Further, there are good reasons particularly to reject the proposal that admissions to Direct PhD involve a written test in advance of a viva voce. Many of these have already been stated in the discussions held around UGC Regulations on M.Phil./PhD degrees, 2009, but since institutional memory has quite alarmingly decayed in the last twelve months, we take this opportunity to remind you what these reasons were:
- Candidates eligible for Direct PhD have to satisfy either one of the following conditions: (a) An M.Phil./M.Tech from a recognised university or research institution with an FGPA of 6.0, or (b) two years of research experience in a reputed research institution with publications comparable to an M.Phil. standard, and a MA with an FGPA of 6.0. In other words, only those who have already done research comparable to an M.Phil. level can apply to this programme. It is therefore eminently sensible that it is this research that should be evaluated for admission, and that can only be effectively done through a viva voce rather than a written examination.
- All applicants to the Direct PhD programme in JNU are required to submit a written research proposal at the time of application, and it is this written work that is rigorously examined in the viva voce, along with the previous research work submitted by the applicant. Therefore, the presupposition that a viva voce is merely a sort of examination of oral communication skills is simply incorrect.
- Finally, conducting an entrance test for admission to Direct PhD is highly unfeasible, as not only do many Centres/Schools/Special Centres admit such candidates twice a year, the intake specified for this programme of study is actually only a very small fraction of each Centre’s student intake. Arranging for the entrance examination to be held for at most a couple of hundred students across the country will place a tremendous burden on University resources, both human and fiscal.

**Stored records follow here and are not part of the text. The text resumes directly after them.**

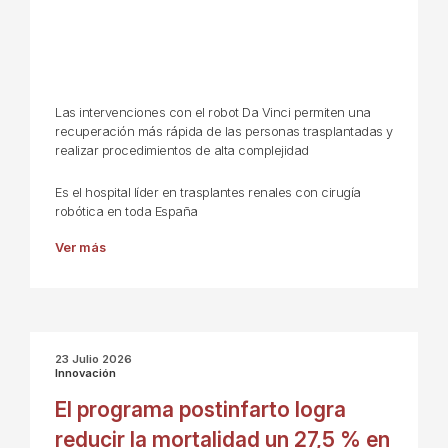
Las intervenciones con el robot Da Vinci permiten una
recuperación más rápida de las personas trasplantadas y
realizar procedimientos de alta complejidad
Es el hospital líder en trasplantes renales con cirugía
robótica en toda España
Ver más
23 Julio 2026
Innovación
El programa postinfarto logra
reducir la mortalidad un 27,5 % en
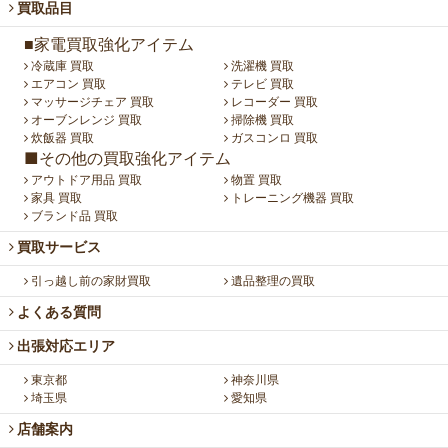
買取品目
■家電買取強化アイテム
冷蔵庫 買取
洗濯機 買取
エアコン 買取
テレビ 買取
マッサージチェア 買取
レコーダー 買取
オーブンレンジ 買取
掃除機 買取
炊飯器 買取
ガスコンロ 買取
■その他の買取強化アイテム
アウトドア用品 買取
物置 買取
家具 買取
トレーニング機器 買取
ブランド品 買取
買取サービス
引っ越し前の家財買取
遺品整理の買取
よくある質問
出張対応エリア
東京都
神奈川県
埼玉県
愛知県
店舗案内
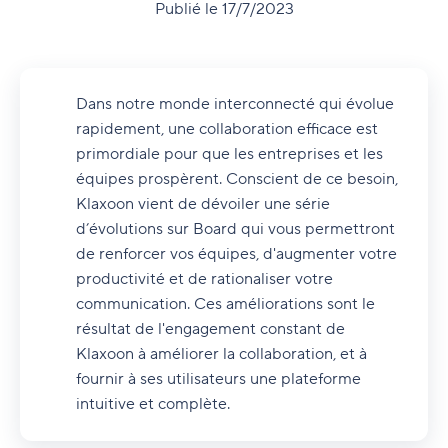
Publié le 17/7/2023
Dans notre monde interconnecté qui évolue
rapidement, une collaboration efficace est
primordiale pour que les entreprises et les
équipes prospèrent. Conscient de ce besoin,
Klaxoon vient de dévoiler une série
d’évolutions sur Board qui vous permettront
de renforcer vos équipes, d'augmenter votre
productivité et de rationaliser votre
communication. Ces améliorations sont le
résultat de l'engagement constant de
Klaxoon à améliorer la collaboration, et à
fournir à ses utilisateurs une plateforme
intuitive et complète.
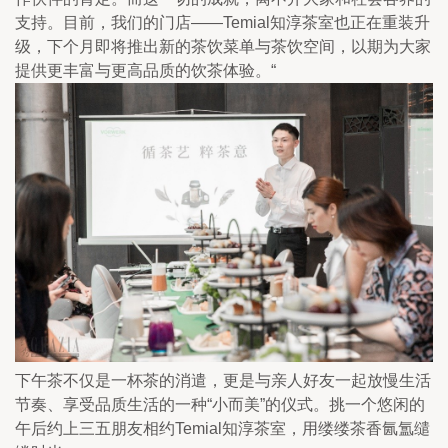
支持。目前，我们的门店——Temial知淳茶室也正在重装升
级，下个月即将推出新的茶饮菜单与茶饮空间，以期为大家
提供更丰富与更高品质的饮茶体验。“
下午茶不仅是一杯茶的消遣，更是与亲人好友一起放慢生活
节奏、享受品质生活的一种“小而美”的仪式。挑一个悠闲的
午后约上三五朋友相约Temial知淳茶室，用缕缕茶香氤氲缱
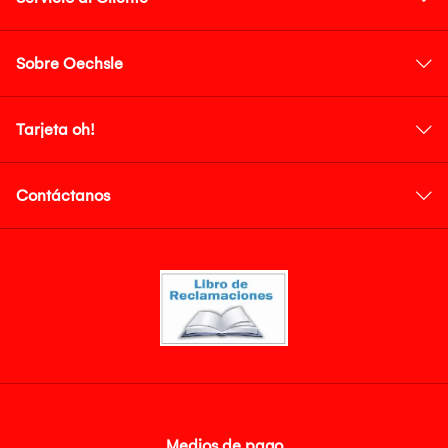
Sobre Oechsle
Tarjeta oh!
Contáctanos
Medios de pago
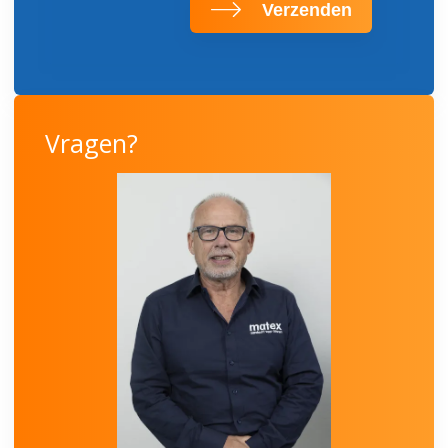
Verzenden
Vragen?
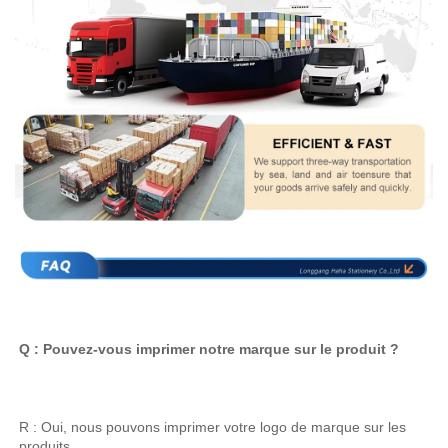
Q : Pouvez-vous imprimer notre marque sur le produit ? 
R : Oui, nous pouvons imprimer votre logo de marque sur les 
produits. 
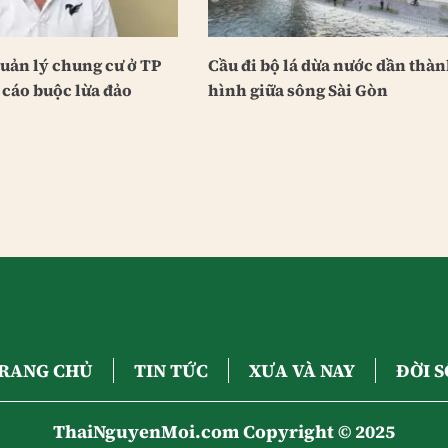
uản lý chung cư ở TP
Cầu đi bộ lá dừa nước dần thà
 cáo buộc lừa đảo
hình giữa sông Sài Gòn
RANG CHỦ
TIN TỨC
XƯA VÀ NAY
ĐỜI 
ThaiNguyenMoi.com Copyright © 2025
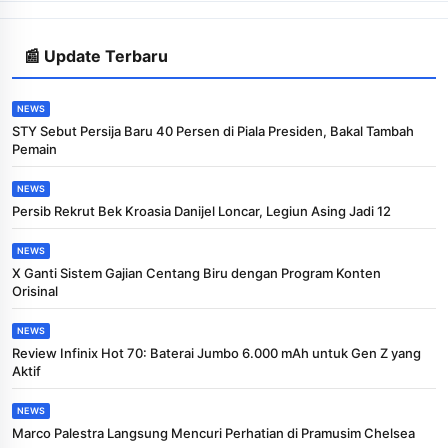
📰 Update Terbaru
NEWS
STY Sebut Persija Baru 40 Persen di Piala Presiden, Bakal Tambah
Pemain
NEWS
Persib Rekrut Bek Kroasia Danijel Loncar, Legiun Asing Jadi 12
NEWS
X Ganti Sistem Gajian Centang Biru dengan Program Konten
Orisinal
NEWS
Review Infinix Hot 70: Baterai Jumbo 6.000 mAh untuk Gen Z yang
Aktif
NEWS
Marco Palestra Langsung Mencuri Perhatian di Pramusim Chelsea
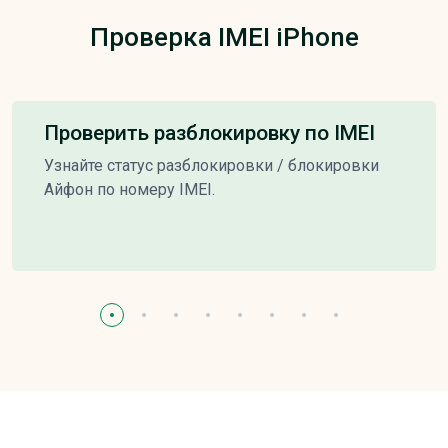
Проверка IMEI iPhone
Проверить разблокировку по IMEI
Узнайте статус разблокировки / блокировки
Айфон по номеру IMEI.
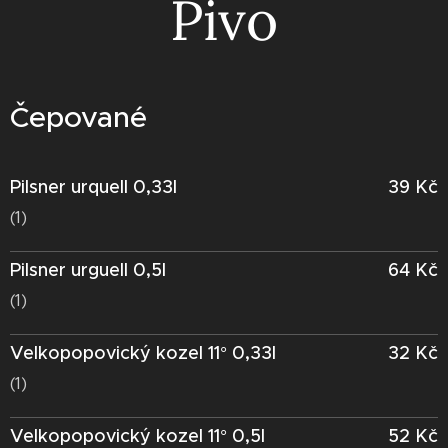
Pivo
Čepované
Pilsner urquell 0,33l
39 Kč
(1)
Pilsner urguell 0,5l
64 Kč
(1)
Velkopopovický kozel 11° 0,33l
32 Kč
(1)
Velkopopovický kozel 11° 0,5l
52 Kč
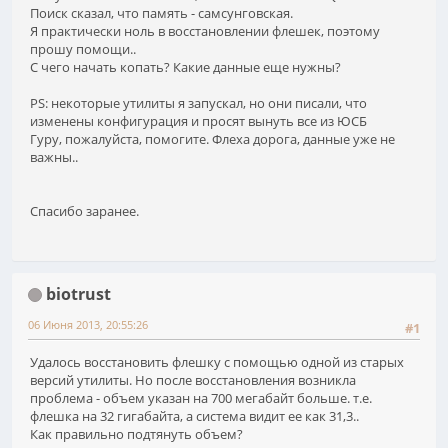
Поиск сказал, что память - самсунговская.
Я практически ноль в восстановлении флешек, поэтому
прошу помощи..
С чего начать копать? Какие данные еще нужны?
PS: некоторые утилиты я запускал, но они писали, что
изменены конфигурация и просят вынуть все из ЮСБ
Гуру, пожалуйста, помогите. Флеха дорога, данные уже не
важны..
Спасибо заранее.
biotrust
06 Июня 2013, 20:55:26
#1
Удалось восстановить флешку с помощью одной из старых
версий утилиты. Но после восстановления возникла
проблема - объем указан на 700 мегабайт больше. т.е.
флешка на 32 гигабайта, а система видит ее как 31,3..
Как правильно подтянуть объем?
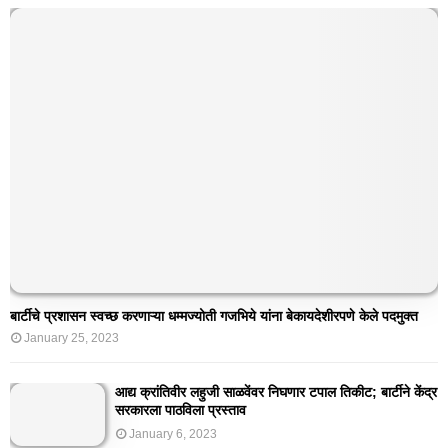
बार्टीचे प्रशासन स्वच्छ करणाऱ्या धम्मज्योती गजभिये यांना बेकायदेशीरपणे केले पदमुक्त
January 25, 2023
आद्य क्रांतिवीर लहुजी साळवेंवर निघणार टपाल तिकीट; बार्टीने केंद्र
सरकारला पाठविला प्रस्ताव
January 6, 2023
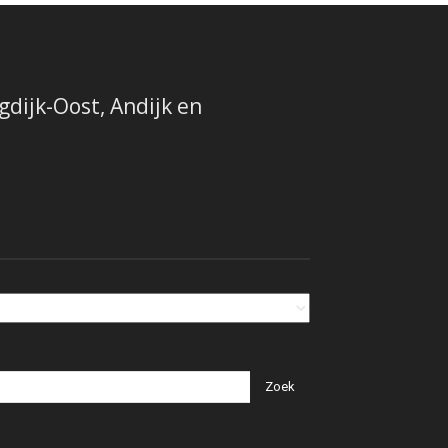
dijk-Oost, Andijk en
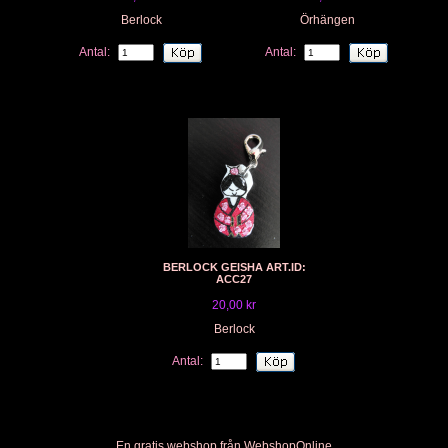
Berlock
Örhängen
Antal:
Antal:
BERLOCK GEISHA ART.ID:
ACC27
20,00 kr
Berlock
Antal:
En gratis webshop från
Webshop
Online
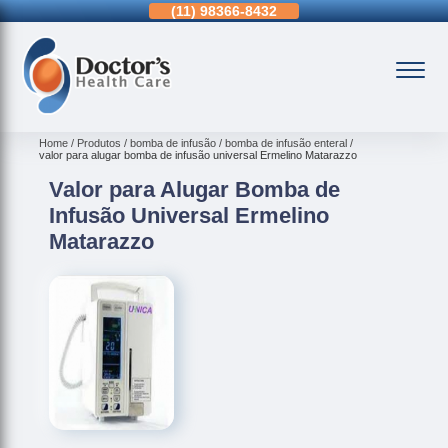
11)
3963-0036
(11)
98366-8432
(15)
3326-9334
Home
Produtos
bomba de infusão
bomba de infusão enteral
valor para alugar bomba de infusão universal Ermelino Matarazzo
Valor para Alugar Bomba de
Infusão Universal Ermelino
Matarazzo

In conclusion, the JNUTA would encourage a collective reflection by the JNU administration led by your office as to whether this abrupt cancellation of an admission process demonstrates the organisational skills and efficiency needed to administer a research university. As teachers, we are deeply saddened at this unprecedented failure, and assert that the only restitution is to resume the admission process as per the duly approved admission policy and process of the university (i.e. the one in force before the 141st Academic Council meeting).